──────── INFORMATION PROVIDED ────────

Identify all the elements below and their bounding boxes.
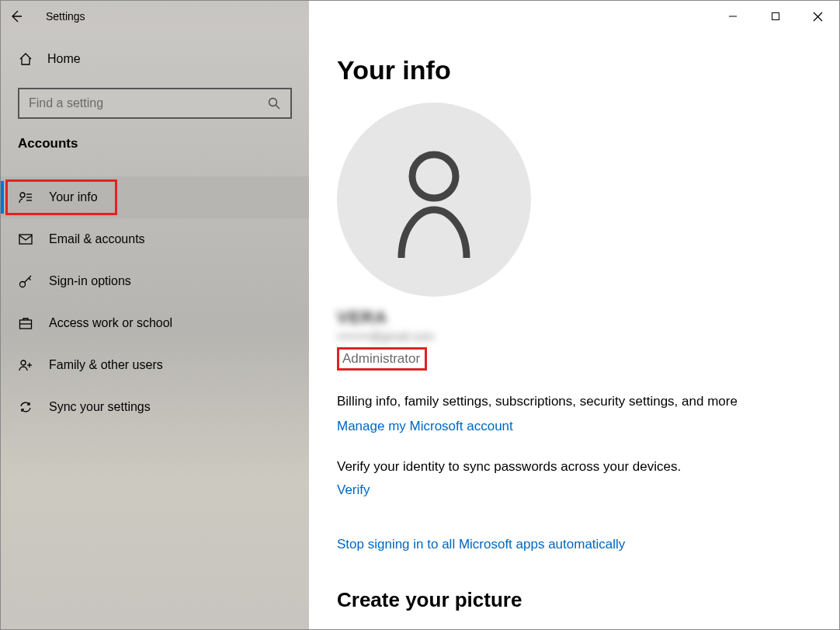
svg-point-4 bbox=[269, 99, 277, 106]
svg-rect-1 bbox=[772, 13, 779, 20]
search-box[interactable] bbox=[18, 88, 292, 119]
svg-rect-10 bbox=[19, 235, 32, 244]
search-icon bbox=[267, 96, 281, 110]
arrow-left-icon bbox=[9, 9, 24, 24]
nav-access-work-school[interactable]: Access work or school bbox=[1, 302, 309, 344]
person-icon bbox=[387, 141, 481, 258]
page-title: Your info bbox=[337, 55, 811, 85]
id-card-icon bbox=[18, 190, 33, 205]
nav-item-label: Sync your settings bbox=[49, 400, 151, 414]
avatar bbox=[337, 103, 531, 297]
svg-line-13 bbox=[29, 278, 31, 280]
envelope-icon bbox=[18, 231, 33, 247]
maximize-icon bbox=[771, 12, 780, 21]
role-highlight-box: Administrator bbox=[337, 347, 427, 371]
svg-point-6 bbox=[20, 193, 25, 197]
sidebar: Home Accounts Your info bbox=[1, 32, 309, 629]
briefcase-icon bbox=[18, 315, 33, 331]
back-button[interactable] bbox=[1, 1, 32, 32]
nav-sync-settings[interactable]: Sync your settings bbox=[1, 386, 309, 428]
window-titlebar: Settings bbox=[1, 1, 839, 32]
nav-item-label: Your info bbox=[49, 190, 98, 204]
nav-home-label: Home bbox=[47, 52, 81, 66]
user-role: Administrator bbox=[342, 351, 420, 366]
billing-description: Billing info, family settings, subscript… bbox=[337, 392, 811, 411]
nav-item-label: Family & other users bbox=[49, 358, 163, 372]
user-name: VERA bbox=[337, 308, 811, 328]
nav-item-label: Access work or school bbox=[49, 316, 172, 330]
nav-item-label: Sign-in options bbox=[49, 274, 131, 288]
nav-family-users[interactable]: Family & other users bbox=[1, 344, 309, 386]
sync-icon bbox=[18, 399, 33, 415]
main-content: Your info VERA ••••••••@gmail.com Admini… bbox=[309, 32, 839, 629]
section-header: Accounts bbox=[1, 133, 309, 167]
app-title: Settings bbox=[46, 10, 85, 23]
user-email: ••••••••@gmail.com bbox=[337, 329, 811, 343]
minimize-icon bbox=[728, 12, 738, 21]
verify-description: Verify your identity to sync passwords a… bbox=[337, 459, 811, 475]
nav-your-info[interactable]: Your info bbox=[1, 176, 309, 218]
nav-item-label: Email & accounts bbox=[49, 232, 145, 246]
nav-email-accounts[interactable]: Email & accounts bbox=[1, 218, 309, 260]
maximize-button[interactable] bbox=[754, 4, 797, 29]
svg-line-5 bbox=[276, 106, 280, 110]
stop-signin-link[interactable]: Stop signing in to all Microsoft apps au… bbox=[337, 537, 625, 552]
svg-point-11 bbox=[20, 282, 26, 287]
search-input[interactable] bbox=[29, 96, 267, 110]
close-icon bbox=[813, 12, 823, 22]
people-icon bbox=[18, 357, 33, 373]
verify-link[interactable]: Verify bbox=[337, 482, 370, 498]
minimize-button[interactable] bbox=[711, 4, 754, 29]
key-icon bbox=[18, 273, 33, 289]
nav-signin-options[interactable]: Sign-in options bbox=[1, 260, 309, 302]
svg-point-19 bbox=[412, 155, 456, 198]
create-picture-heading: Create your picture bbox=[337, 588, 811, 612]
nav-home[interactable]: Home bbox=[1, 40, 309, 78]
close-button[interactable] bbox=[797, 4, 839, 29]
manage-account-link[interactable]: Manage my Microsoft account bbox=[337, 419, 513, 434]
svg-point-16 bbox=[21, 360, 26, 365]
home-icon bbox=[18, 51, 33, 67]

────────

> **REQUIRED ACTION**:
Print the listing exactly, pictures excluded.

> **SOLUTION FOR THIS PROBLEM**:
Identify all the elements below and their bounding boxes.
svg-point-4 bbox=[269, 99, 277, 106]
svg-rect-1 bbox=[772, 13, 779, 20]
search-box[interactable] bbox=[18, 88, 292, 119]
svg-rect-10 bbox=[19, 235, 32, 244]
search-icon bbox=[267, 96, 281, 110]
arrow-left-icon bbox=[9, 9, 24, 24]
nav-access-work-school[interactable]: Access work or school bbox=[1, 302, 309, 344]
person-icon bbox=[387, 141, 481, 258]
page-title: Your info bbox=[337, 55, 811, 85]
id-card-icon bbox=[18, 190, 33, 205]
nav-item-label: Sync your settings bbox=[49, 400, 151, 414]
avatar bbox=[337, 103, 531, 297]
svg-line-13 bbox=[29, 278, 31, 280]
envelope-icon bbox=[18, 231, 33, 247]
maximize-icon bbox=[771, 12, 780, 21]
role-highlight-box: Administrator bbox=[337, 347, 427, 371]
svg-point-6 bbox=[20, 193, 25, 197]
sidebar: Home Accounts Your info bbox=[1, 32, 309, 629]
briefcase-icon bbox=[18, 315, 33, 331]
back-button[interactable] bbox=[1, 1, 32, 32]
nav-sync-settings[interactable]: Sync your settings bbox=[1, 386, 309, 428]
window-titlebar: Settings bbox=[1, 1, 839, 32]
nav-item-label: Your info bbox=[49, 190, 98, 204]
nav-home-label: Home bbox=[47, 52, 81, 66]
user-role: Administrator bbox=[342, 351, 420, 366]
billing-description: Billing info, family settings, subscript… bbox=[337, 392, 811, 411]
nav-item-label: Family & other users bbox=[49, 358, 163, 372]
user-name: VERA bbox=[337, 308, 811, 328]
nav-item-label: Access work or school bbox=[49, 316, 172, 330]
nav-item-label: Sign-in options bbox=[49, 274, 131, 288]
nav-family-users[interactable]: Family & other users bbox=[1, 344, 309, 386]
sync-icon bbox=[18, 399, 33, 415]
main-content: Your info VERA ••••••••@gmail.com Admini… bbox=[309, 32, 839, 629]
section-header: Accounts bbox=[1, 133, 309, 167]
app-title: Settings bbox=[46, 10, 85, 23]
user-email: ••••••••@gmail.com bbox=[337, 329, 811, 343]
minimize-icon bbox=[728, 12, 738, 21]
verify-description: Verify your identity to sync passwords a… bbox=[337, 459, 811, 475]
nav-your-info[interactable]: Your info bbox=[1, 176, 309, 218]
nav-item-label: Email & accounts bbox=[49, 232, 145, 246]
nav-email-accounts[interactable]: Email & accounts bbox=[1, 218, 309, 260]
maximize-button[interactable] bbox=[754, 4, 797, 29]
svg-line-5 bbox=[276, 106, 280, 110]
stop-signin-link[interactable]: Stop signing in to all Microsoft apps au… bbox=[337, 537, 625, 552]
svg-point-11 bbox=[20, 282, 26, 287]
search-input[interactable] bbox=[29, 96, 267, 110]
close-icon bbox=[813, 12, 823, 22]
people-icon bbox=[18, 357, 33, 373]
verify-link[interactable]: Verify bbox=[337, 482, 370, 498]
minimize-button[interactable] bbox=[711, 4, 754, 29]
key-icon bbox=[18, 273, 33, 289]
nav-signin-options[interactable]: Sign-in options bbox=[1, 260, 309, 302]
svg-point-19 bbox=[412, 155, 456, 198]
create-picture-heading: Create your picture bbox=[337, 588, 811, 612]
nav-home[interactable]: Home bbox=[1, 40, 309, 78]
close-button[interactable] bbox=[797, 4, 839, 29]
manage-account-link[interactable]: Manage my Microsoft account bbox=[337, 419, 513, 434]
svg-point-16 bbox=[21, 360, 26, 365]
home-icon bbox=[18, 51, 33, 67]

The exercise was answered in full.